## EXERCISE OBJECTIVE
Restate the listing below exactly, images excluded.

## RECORDS FOR THE EXERCISE
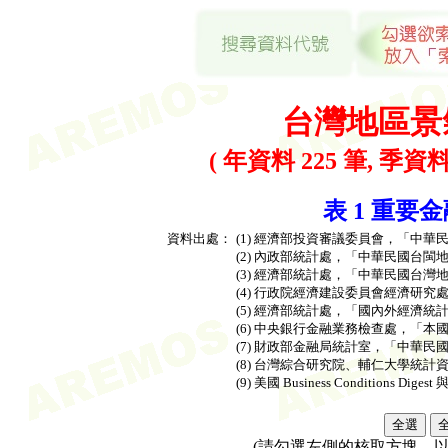
台灣地區景
( 年資料 225 筆, 季資料 
表 1 重要金
資料出處：
(1) 經濟部投資審議委員會，「中
(2) 內政部統計處，「中華民國台
(3) 經濟部統計處，「中華民國台
(4) 行政院經濟建設委員會經濟研
(5) 經濟部統計處，「國內外經濟統
(6) 中央銀行金融業務檢查處，「
(7) 財政部金融局統計室，「中華
(8) 台灣綜合研究院、輔仁大學統
(9) 美國 Business Conditions Dig
(請勾選左側的核取方塊，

## WRITTEN SOLUTION
台灣地區景
( 年資料 225 筆, 季資料 
表 1 重要金
資料出處：
(1) 經濟部投資審議委員會，「中
(2) 內政部統計處，「中華民國台
(3) 經濟部統計處，「中華民國台
(4) 行政院經濟建設委員會經濟研
(5) 經濟部統計處，「國內外經濟統
(6) 中央銀行金融業務檢查處，「
(7) 財政部金融局統計室，「中華
(8) 台灣綜合研究院、輔仁大學統
(9) 美國 Business Conditions Dig
(請勾選左側的核取方塊，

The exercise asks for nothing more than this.